WHAT TO WORK ON: What lines below mention the word "actuales"? Copy each one.
☆ ☆ ☆
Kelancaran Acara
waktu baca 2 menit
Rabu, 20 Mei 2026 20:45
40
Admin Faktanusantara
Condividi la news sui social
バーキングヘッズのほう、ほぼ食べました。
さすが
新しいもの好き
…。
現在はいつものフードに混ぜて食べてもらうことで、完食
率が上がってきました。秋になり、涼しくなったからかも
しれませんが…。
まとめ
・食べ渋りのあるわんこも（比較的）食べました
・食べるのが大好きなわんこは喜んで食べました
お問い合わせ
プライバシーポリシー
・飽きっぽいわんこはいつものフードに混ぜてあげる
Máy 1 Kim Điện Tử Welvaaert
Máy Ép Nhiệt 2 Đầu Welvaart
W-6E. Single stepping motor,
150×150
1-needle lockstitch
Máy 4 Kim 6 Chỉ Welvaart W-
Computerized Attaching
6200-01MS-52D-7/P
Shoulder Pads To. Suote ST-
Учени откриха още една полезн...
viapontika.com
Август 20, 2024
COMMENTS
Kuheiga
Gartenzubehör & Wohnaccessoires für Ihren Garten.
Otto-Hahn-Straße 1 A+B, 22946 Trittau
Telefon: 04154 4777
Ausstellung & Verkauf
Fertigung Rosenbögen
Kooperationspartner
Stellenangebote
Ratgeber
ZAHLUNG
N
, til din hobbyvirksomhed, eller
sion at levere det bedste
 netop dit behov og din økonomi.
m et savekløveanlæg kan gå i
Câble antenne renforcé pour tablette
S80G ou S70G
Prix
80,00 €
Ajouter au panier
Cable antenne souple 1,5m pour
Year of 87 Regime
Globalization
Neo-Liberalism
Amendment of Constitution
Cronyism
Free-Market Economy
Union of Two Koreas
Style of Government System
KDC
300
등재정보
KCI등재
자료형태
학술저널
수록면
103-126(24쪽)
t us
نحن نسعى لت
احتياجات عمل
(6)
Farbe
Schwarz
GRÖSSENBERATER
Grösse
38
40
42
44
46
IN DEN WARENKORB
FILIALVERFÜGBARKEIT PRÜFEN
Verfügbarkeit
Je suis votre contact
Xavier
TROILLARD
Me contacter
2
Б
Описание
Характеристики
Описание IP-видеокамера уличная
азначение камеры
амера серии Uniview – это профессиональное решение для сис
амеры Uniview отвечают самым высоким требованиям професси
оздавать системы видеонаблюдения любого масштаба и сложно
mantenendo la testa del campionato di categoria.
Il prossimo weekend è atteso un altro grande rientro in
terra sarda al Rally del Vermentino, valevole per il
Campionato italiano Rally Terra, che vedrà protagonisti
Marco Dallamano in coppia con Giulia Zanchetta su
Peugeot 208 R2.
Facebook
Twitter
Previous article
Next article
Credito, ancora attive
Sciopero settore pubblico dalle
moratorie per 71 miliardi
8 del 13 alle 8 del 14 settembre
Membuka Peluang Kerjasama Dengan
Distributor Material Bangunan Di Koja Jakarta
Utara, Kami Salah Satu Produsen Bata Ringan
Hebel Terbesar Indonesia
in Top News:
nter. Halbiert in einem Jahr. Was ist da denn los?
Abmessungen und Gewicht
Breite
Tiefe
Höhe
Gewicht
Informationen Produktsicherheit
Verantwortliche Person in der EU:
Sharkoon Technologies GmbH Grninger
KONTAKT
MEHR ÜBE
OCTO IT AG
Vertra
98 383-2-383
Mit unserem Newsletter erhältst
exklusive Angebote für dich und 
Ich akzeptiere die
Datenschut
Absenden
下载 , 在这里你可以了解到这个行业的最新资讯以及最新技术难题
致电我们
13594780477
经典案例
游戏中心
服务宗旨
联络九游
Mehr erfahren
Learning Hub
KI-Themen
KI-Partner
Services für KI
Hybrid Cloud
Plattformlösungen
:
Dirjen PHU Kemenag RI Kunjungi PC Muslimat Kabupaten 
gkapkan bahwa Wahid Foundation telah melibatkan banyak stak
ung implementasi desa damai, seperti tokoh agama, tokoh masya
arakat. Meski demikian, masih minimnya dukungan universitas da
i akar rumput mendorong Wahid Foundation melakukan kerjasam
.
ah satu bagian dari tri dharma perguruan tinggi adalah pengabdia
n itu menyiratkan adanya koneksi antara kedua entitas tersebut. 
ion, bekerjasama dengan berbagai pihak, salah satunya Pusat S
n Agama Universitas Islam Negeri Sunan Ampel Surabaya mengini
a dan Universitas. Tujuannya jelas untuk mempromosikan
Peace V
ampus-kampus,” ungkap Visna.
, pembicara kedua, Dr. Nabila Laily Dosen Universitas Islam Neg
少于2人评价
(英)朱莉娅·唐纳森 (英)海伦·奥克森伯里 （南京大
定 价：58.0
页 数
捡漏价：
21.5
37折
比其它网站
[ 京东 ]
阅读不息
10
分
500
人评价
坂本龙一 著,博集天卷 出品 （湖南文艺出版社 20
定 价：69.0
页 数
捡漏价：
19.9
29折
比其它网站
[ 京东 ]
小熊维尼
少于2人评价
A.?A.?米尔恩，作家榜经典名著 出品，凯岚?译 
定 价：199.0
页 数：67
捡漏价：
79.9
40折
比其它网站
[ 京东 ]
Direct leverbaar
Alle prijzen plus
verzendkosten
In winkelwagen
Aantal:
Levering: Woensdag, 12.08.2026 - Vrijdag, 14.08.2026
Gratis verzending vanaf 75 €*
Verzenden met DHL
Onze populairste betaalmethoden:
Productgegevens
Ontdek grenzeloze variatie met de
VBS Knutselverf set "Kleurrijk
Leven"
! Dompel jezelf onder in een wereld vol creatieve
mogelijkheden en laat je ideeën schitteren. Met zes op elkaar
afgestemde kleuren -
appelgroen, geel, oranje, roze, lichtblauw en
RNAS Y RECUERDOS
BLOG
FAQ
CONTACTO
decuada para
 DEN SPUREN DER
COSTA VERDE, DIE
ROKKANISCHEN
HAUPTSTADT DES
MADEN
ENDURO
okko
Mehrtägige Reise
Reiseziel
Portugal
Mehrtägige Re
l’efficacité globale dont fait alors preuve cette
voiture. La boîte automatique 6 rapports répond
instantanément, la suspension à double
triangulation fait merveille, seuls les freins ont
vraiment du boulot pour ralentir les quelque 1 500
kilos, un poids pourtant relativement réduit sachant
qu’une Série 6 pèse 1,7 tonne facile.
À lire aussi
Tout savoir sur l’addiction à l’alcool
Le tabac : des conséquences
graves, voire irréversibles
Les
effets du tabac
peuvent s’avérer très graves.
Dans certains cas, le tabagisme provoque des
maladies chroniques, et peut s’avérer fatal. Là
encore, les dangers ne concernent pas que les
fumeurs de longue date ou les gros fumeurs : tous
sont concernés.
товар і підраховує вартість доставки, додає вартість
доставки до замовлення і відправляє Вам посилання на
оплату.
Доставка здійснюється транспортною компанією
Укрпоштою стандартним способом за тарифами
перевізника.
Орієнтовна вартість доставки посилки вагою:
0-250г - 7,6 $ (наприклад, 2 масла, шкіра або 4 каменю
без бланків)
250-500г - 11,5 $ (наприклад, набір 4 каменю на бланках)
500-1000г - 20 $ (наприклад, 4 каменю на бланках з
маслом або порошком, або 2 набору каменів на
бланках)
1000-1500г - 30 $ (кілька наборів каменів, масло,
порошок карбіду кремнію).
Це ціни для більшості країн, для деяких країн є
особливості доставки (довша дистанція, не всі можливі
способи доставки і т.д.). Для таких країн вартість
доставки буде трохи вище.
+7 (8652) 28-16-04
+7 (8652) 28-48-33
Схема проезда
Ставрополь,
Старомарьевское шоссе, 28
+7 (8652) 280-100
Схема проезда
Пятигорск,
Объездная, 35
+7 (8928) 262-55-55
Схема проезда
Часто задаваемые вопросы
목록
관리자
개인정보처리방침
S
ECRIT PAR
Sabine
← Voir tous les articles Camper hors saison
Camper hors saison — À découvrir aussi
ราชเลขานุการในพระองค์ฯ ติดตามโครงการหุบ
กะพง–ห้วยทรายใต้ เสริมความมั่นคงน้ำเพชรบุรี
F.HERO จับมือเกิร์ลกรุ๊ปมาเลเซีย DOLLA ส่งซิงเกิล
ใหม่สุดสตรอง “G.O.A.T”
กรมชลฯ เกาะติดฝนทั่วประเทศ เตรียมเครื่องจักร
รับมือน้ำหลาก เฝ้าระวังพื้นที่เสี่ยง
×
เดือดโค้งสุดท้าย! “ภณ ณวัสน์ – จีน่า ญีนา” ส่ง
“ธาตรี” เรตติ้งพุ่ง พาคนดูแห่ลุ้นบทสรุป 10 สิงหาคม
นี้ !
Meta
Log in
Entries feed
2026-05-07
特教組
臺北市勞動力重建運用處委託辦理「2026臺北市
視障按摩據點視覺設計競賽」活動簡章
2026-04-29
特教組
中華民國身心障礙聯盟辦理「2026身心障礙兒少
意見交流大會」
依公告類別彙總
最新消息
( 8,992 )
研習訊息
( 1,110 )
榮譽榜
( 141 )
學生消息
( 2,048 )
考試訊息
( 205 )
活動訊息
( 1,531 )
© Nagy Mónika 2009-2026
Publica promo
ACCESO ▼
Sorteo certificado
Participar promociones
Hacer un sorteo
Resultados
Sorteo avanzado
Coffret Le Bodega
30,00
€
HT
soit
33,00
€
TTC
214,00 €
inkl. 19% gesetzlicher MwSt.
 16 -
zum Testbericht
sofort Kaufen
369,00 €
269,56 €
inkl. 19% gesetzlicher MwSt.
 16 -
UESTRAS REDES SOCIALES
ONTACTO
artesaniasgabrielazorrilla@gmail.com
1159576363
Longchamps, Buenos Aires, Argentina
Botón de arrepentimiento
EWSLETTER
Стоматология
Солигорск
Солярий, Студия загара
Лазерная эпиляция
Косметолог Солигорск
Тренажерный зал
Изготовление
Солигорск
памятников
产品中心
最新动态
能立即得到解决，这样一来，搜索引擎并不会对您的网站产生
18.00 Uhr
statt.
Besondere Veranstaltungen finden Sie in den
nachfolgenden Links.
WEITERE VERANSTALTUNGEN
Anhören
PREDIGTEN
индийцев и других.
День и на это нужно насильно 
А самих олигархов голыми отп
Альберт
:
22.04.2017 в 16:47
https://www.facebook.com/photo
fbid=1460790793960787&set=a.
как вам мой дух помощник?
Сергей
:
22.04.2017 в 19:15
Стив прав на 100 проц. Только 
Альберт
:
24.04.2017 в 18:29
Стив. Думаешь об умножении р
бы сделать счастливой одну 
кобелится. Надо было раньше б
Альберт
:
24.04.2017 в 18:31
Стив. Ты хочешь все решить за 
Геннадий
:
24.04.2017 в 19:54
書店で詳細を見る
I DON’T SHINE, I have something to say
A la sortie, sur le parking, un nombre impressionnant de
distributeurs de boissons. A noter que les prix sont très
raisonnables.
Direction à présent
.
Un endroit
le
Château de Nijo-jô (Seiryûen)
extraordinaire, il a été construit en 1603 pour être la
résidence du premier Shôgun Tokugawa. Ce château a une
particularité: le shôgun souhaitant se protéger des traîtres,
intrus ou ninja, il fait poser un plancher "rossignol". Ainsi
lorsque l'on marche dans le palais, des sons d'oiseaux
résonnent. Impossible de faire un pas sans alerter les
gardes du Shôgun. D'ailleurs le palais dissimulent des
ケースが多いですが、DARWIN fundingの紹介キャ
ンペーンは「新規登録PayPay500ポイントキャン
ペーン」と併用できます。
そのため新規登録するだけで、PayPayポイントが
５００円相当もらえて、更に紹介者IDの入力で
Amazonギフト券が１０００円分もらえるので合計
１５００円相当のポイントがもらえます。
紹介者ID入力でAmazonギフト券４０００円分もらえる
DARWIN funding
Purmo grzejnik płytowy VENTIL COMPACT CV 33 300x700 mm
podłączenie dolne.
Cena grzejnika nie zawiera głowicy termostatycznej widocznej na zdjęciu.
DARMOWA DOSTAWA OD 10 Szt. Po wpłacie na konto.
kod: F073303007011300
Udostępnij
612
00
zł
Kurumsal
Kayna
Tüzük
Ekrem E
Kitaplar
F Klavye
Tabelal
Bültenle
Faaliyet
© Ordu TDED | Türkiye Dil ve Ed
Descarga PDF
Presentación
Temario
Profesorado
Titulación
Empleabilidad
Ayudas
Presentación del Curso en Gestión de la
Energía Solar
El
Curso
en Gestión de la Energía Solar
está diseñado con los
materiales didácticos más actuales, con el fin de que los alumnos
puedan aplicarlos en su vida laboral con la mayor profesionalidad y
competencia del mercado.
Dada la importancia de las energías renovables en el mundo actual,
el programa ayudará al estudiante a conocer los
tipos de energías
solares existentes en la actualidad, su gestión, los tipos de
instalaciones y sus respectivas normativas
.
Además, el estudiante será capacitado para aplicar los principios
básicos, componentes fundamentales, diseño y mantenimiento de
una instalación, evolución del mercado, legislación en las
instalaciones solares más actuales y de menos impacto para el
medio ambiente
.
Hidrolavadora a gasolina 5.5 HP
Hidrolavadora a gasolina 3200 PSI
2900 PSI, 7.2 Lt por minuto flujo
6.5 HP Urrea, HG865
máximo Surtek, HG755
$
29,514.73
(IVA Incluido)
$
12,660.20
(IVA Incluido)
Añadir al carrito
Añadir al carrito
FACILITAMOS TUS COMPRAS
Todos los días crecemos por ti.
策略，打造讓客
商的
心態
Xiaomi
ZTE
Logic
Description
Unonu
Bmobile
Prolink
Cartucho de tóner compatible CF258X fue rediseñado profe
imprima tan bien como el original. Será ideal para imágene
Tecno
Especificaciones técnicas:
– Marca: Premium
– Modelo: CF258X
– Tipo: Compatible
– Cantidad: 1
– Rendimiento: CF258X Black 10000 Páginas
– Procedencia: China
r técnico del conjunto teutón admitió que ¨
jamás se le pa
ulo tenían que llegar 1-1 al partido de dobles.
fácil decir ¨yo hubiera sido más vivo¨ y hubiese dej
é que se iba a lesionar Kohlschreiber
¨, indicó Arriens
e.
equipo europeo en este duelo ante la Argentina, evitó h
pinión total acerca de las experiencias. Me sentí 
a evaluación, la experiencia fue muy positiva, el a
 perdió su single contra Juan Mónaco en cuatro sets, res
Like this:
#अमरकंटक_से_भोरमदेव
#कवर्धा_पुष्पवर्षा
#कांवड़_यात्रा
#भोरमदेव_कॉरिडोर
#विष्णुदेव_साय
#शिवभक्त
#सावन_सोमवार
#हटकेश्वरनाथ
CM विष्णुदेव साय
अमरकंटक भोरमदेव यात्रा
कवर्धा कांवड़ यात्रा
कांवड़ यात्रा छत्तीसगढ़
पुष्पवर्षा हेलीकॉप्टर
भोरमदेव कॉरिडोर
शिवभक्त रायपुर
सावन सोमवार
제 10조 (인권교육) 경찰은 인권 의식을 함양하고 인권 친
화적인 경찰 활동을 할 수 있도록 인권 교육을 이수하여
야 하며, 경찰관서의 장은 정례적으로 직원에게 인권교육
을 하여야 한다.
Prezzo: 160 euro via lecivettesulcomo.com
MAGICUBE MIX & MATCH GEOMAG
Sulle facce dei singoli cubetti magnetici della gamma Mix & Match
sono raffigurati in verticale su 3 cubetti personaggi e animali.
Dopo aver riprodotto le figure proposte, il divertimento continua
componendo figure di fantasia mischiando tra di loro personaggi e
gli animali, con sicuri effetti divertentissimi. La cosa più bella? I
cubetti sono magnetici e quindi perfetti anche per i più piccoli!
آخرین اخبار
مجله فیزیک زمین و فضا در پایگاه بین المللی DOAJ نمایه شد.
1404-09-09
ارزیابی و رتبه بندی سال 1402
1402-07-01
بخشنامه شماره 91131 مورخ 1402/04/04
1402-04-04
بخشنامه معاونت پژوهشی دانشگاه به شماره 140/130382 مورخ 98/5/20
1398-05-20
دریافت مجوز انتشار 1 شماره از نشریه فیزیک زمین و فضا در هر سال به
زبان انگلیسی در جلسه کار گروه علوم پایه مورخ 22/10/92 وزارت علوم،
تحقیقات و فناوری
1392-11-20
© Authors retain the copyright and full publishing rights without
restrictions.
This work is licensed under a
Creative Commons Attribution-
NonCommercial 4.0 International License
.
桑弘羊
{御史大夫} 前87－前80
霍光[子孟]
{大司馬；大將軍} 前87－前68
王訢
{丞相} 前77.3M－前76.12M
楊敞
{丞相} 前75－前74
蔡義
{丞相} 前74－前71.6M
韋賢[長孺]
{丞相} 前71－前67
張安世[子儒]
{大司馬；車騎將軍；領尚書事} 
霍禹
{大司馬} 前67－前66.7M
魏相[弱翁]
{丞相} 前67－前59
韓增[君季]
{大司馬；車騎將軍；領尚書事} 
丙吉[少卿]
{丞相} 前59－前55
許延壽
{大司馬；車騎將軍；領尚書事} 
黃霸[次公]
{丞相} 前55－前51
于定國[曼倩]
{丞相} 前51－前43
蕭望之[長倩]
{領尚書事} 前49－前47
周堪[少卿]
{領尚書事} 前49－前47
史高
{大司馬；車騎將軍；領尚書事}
☆ ☆ ☆
WRITTEN ANSWER:
materiales didácticos más actuales, con el fin de que los alumnos
instalaciones solares más actuales y de menos impacto para el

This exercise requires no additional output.